_Source records_

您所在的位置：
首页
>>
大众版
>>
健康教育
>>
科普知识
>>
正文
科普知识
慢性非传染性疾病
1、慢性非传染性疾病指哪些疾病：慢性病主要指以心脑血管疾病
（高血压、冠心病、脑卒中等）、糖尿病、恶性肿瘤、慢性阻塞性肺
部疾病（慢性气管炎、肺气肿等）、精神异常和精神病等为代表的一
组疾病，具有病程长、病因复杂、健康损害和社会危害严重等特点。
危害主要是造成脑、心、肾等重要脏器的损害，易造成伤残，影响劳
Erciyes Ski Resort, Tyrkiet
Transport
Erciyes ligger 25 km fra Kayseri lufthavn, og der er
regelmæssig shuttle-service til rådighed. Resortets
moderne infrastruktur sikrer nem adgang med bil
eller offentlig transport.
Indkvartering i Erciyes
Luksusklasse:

==

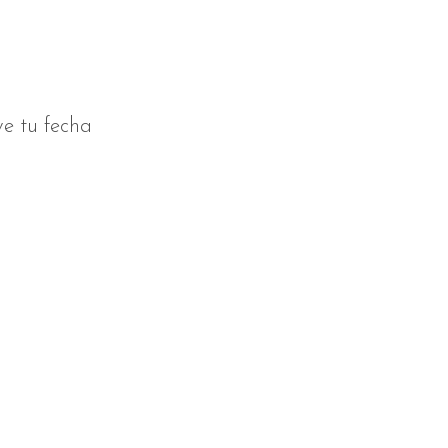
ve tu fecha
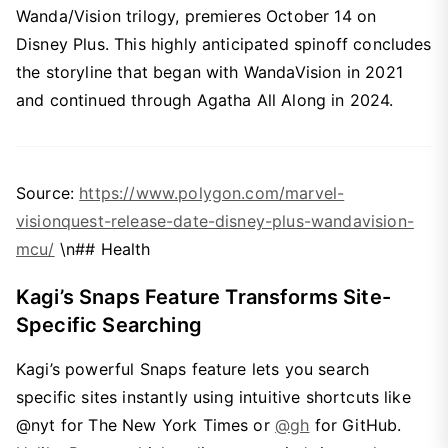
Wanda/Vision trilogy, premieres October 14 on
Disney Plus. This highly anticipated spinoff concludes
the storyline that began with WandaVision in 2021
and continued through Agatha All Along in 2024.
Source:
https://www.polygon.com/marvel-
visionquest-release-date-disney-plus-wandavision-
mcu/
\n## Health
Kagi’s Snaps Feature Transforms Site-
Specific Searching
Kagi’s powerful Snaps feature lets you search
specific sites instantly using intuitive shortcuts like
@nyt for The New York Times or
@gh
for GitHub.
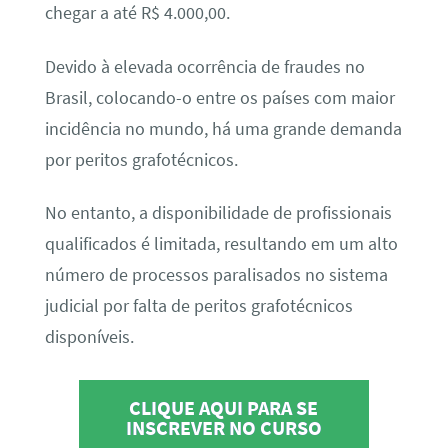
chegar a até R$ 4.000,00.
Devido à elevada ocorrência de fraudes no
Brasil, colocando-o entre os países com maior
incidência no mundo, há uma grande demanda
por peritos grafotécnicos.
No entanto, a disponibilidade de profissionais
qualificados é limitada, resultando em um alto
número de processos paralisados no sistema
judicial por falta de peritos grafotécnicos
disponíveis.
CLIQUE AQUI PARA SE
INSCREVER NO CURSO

---

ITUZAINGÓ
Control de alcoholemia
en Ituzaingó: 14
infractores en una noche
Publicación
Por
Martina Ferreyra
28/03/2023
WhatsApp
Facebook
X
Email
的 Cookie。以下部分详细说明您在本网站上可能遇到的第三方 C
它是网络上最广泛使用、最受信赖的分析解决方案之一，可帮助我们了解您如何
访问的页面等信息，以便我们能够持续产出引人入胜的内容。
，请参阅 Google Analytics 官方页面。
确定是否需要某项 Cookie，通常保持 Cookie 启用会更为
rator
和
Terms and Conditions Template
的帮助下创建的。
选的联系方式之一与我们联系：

_Work order_
Check each line above for the string "Cookie" and report how many lines have it, giving only the number.

_Final answer_
2